Mark Needham

Thoughts on Software Development

From Prototype to Delivery

with 3 comments

Projects often reach the interesting point where the prototyping and development phases intersect and there are some interesting decisions to make.

From a development point of view the biggest decision is what to do with the code that has been developed.

When developing prototypes the focus tends to be on getting something to work quick and dirty. Not a lot of time is put into considering edge cases or error conditions or any of the other niceties that are needed for software to be usable in an enterprise environment.

There are generally three choices with regards to what to do with the code:

Throw the code away

This would be the favoured choice all things considered as it means that the team can get the dual benefit of writing good quality production code TDD style while also taking on the lessons learnt during prototyping.

If this approach is to actually happen then expectations of the client need to have been set extremely well. It needs to be made clear to them during the prototyping phase that what’s being written is throwaway code and is not production quality.

It is very easy for the client to see the output of prototyping and believe that functionality has been implemented and can now be rolled out.

From their point of view what they would see (from a UI level for example) from code written as a prototype or as production quality code may be no different, and they may think that you are just wasting their money by writing the same thing twice unless this is well handled.
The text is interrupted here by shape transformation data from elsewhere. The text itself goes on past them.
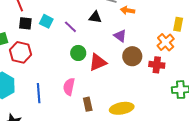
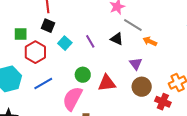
cyan square: (46, 21) -> (65, 43), moved
green circle: (78, 53) -> (83, 75), moved
pink semicircle: (69, 87) -> (72, 99), size x1.4
blue line: (39, 93) -> (43, 83), moved, turned 48

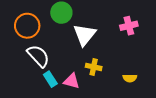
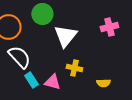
yellow semicircle: (130, 78) -> (103, 83), moved

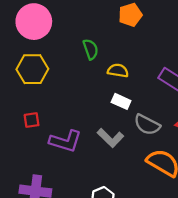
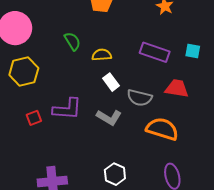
white rectangle: (121, 101) -> (111, 82), turned 42
purple L-shape: (65, 141) -> (67, 109), moved

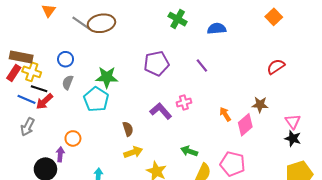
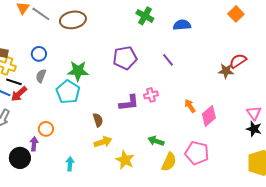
gray line: (81, 23) -> (41, 14), moved
brown star: (260, 105) -> (226, 71), moved
purple L-shape: (161, 111) -> (129, 103), turned 125

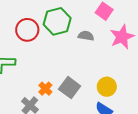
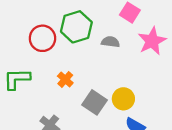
yellow circle: (107, 87) -> (123, 99), moved
orange cross: (45, 89) -> (65, 79), moved

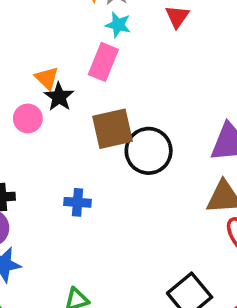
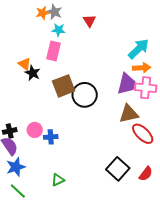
pink circle: (28, 118) -> (35, 130), moved
blue cross: (78, 202) -> (51, 137), moved

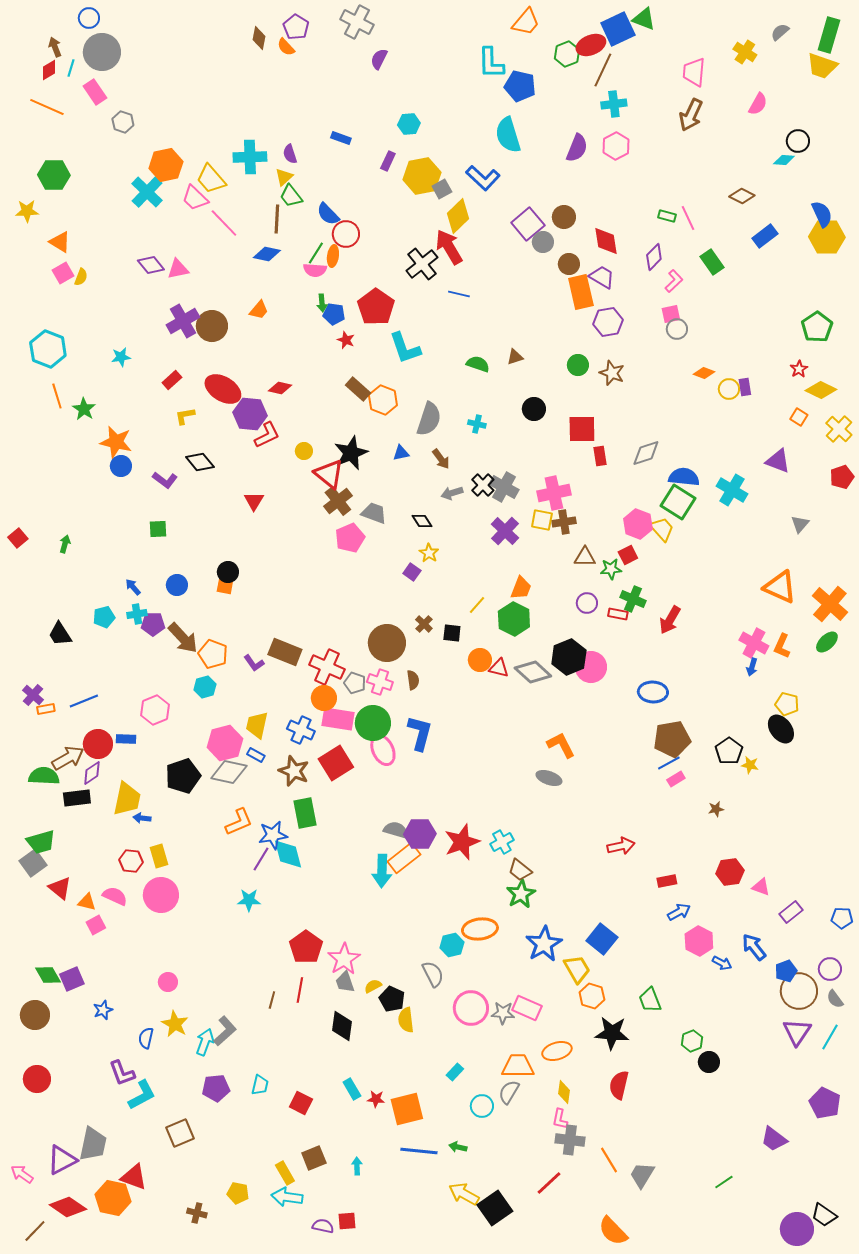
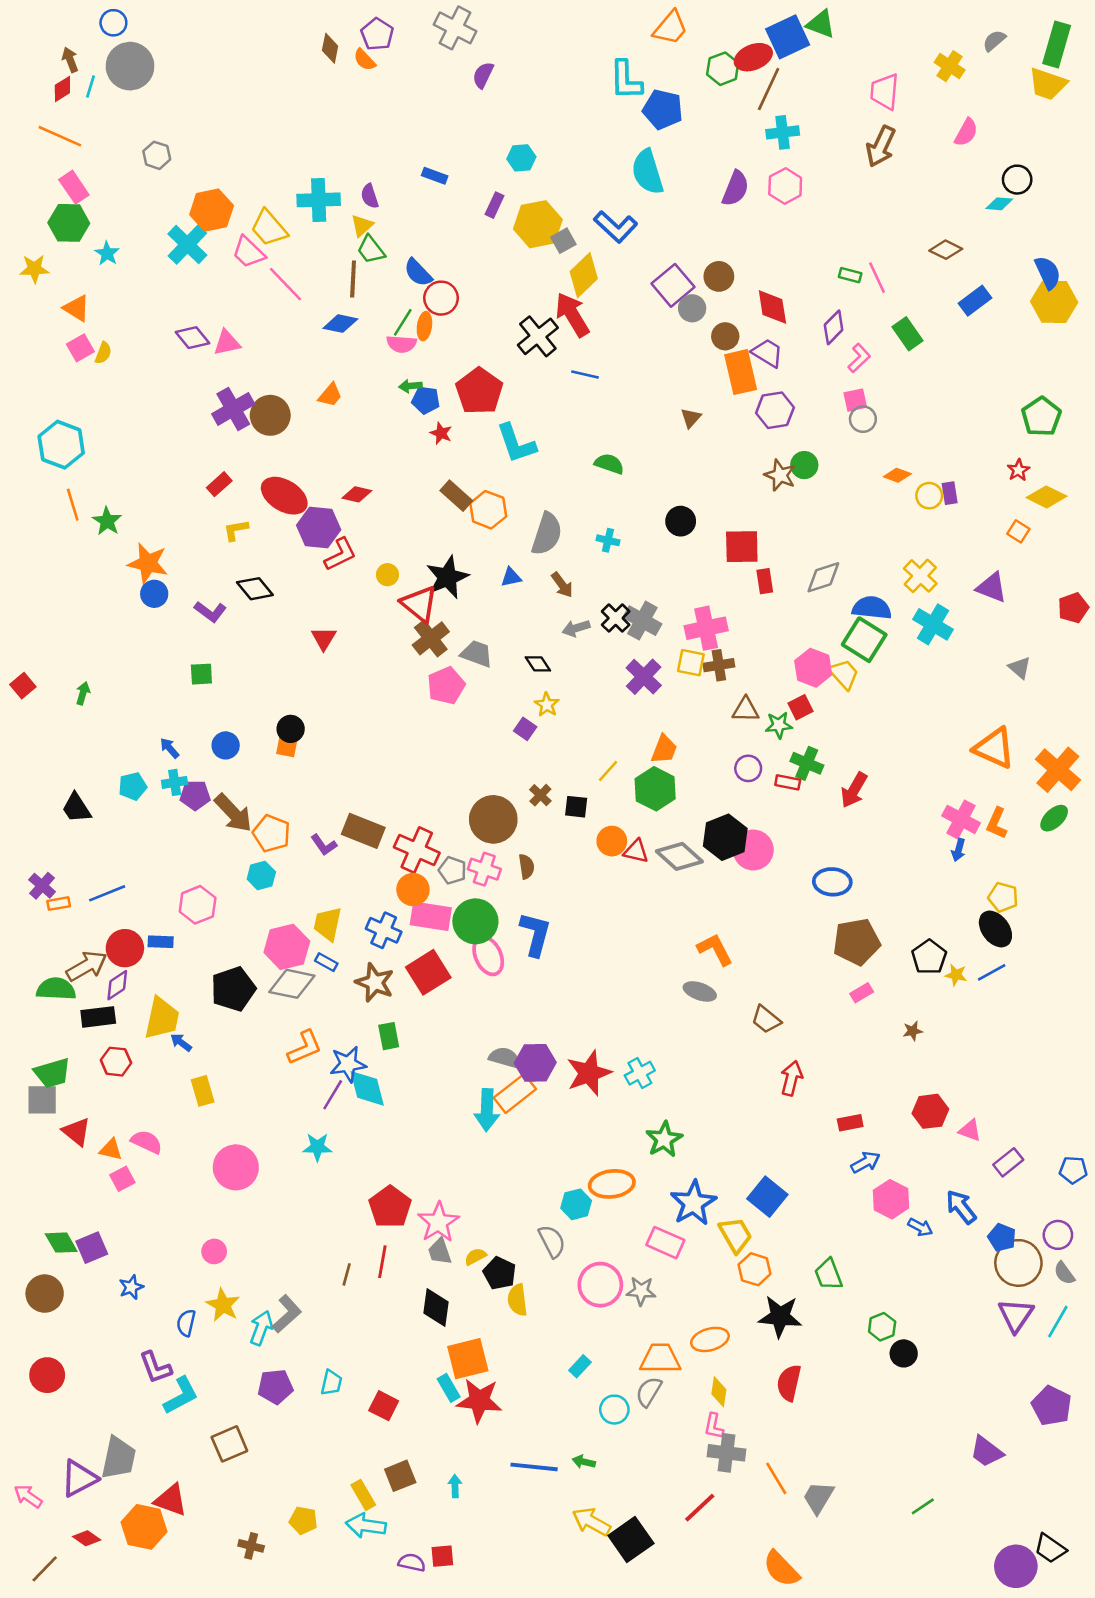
pink rectangle: (95, 92) -> (74, 187), moved
green arrow: (322, 303) -> (410, 386), turned 90
cyan star: (121, 357) -> (107, 253), moved, turned -30
brown triangle: (515, 357) -> (691, 418), moved, turned -30
green circle: (578, 365) -> (804, 465), moved
yellow cross: (839, 429) -> (920, 576), moved
gray triangle: (800, 524) -> (1020, 668), turned -30
blue line: (669, 763) -> (992, 972), moved
green rectangle: (305, 813) -> (389, 1036), size x0.7
blue arrow: (142, 818) -> (181, 1042), turned 30
red arrow: (621, 846) -> (792, 1078), turned -64
red hexagon: (131, 861) -> (116, 1062), moved
gray square: (33, 863) -> (42, 1100), turned 36
brown trapezoid: (520, 870) -> (766, 1020), moved
pink circle: (161, 895) -> (236, 1167), moved
blue pentagon: (786, 971) -> (1002, 1237), turned -30
pink rectangle: (527, 1008) -> (665, 1243), moved
red star: (376, 1099) -> (479, 1401), size x2.0
orange square: (407, 1109) -> (468, 1359), moved
red diamond: (68, 1207) -> (87, 1538), size x0.6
Keep the code and retrospectively refactor it

This option is the middle ground between the two extremes. We keep the prototyping code but add some tests and refactor the code in retrospect.

The code produced probably won’t be as clean as if it had been written with a TDD approach, but it will allow the project to be delivered more quickly in the short term at least.

Edge cases probably won’t be investigated as thoroughly as if the code is written from scratch with complete analysis, but more cases will be considered than if it was not tested at all.

Keep the code as it is

The final option is to keep the code written during prototyping and add edge cases and error conditions around it.

This is the most risky approach because although we have working prototype code we lose the set of regression tests that we would have if it had been developed in a test first approach.

Our mind set will now also be more inclined to think that a piece of functionality is complete and we may end up missing important edge cases which only rear their ugly head when the code is in production.

In a perfect world every prototyping session would result in the code being thrown away and then rewritten using the lessons learned in the initial attempt.

As it is not, it does make me wonder whether it would be best to sacrifice some of the speed in the prototyping phase to write better code and remove some of the pain that will otherwise be felt later on.

Written by Mark Needham

August 18th, 2008 at 10:39 pm

  • Jeff Santini

    At the risk of being vilified for making analogies between industries. You would never see Boeing or Grumman add functionality to an airplane prototype then sell it as the “real” thing.

    I think the real problem is communication. A prototype needs to be fast to build and demonstrative of some key point or points that the envisioned app will enable.

    To try to make it a better platform for the actual application degrades its ability as a prototype. I.e. it is either not developed as quickly therefor more costly than necessary for a prototype and/or less clean therefor a poorer demonstration of the key concepts it is prototyping.

    Seperation of concerns and all that.

  • http://thoughtworksuk.wordpress.com kashan

    It really depends on how detailed the prototype really tends to be as well as how it is written, and if the business logic is obeyed. If the client wants low-fi prototype, go for Powerpoint presentation, or a code with a basic flow where you know what the user will do. We had a javascript heavy prototype which was stripped down to the bare minimum when it came to the real code as business logic guided most of the things to be in the code behind. Which helped with the non-functional requirements (page loading in less than few ms).

  • http://benhutchison.wordpress.com/ Ben Hutchison

    “In a perfect world every prototyping session would result in the code being thrown away and then rewritten using the lessons learned in the initial attempt.”

    For me, a perfect world is one where you *dont* have to redo work twice, ie every prototyping session would result in basically sound code, that can reach completion through incremental evolution, adding regression tests, and refactoring.

    For me, the “throw your work away and start fresh” message seems overly idealogical. This is supported by your observation that it is rarely followed in practice.

    I dont think the airplane metaphor in the previous comment is accurate: while aircraft builders dont extend the physical prototype instance, they do extend a prototype’s design. That more akin to what goes on in code.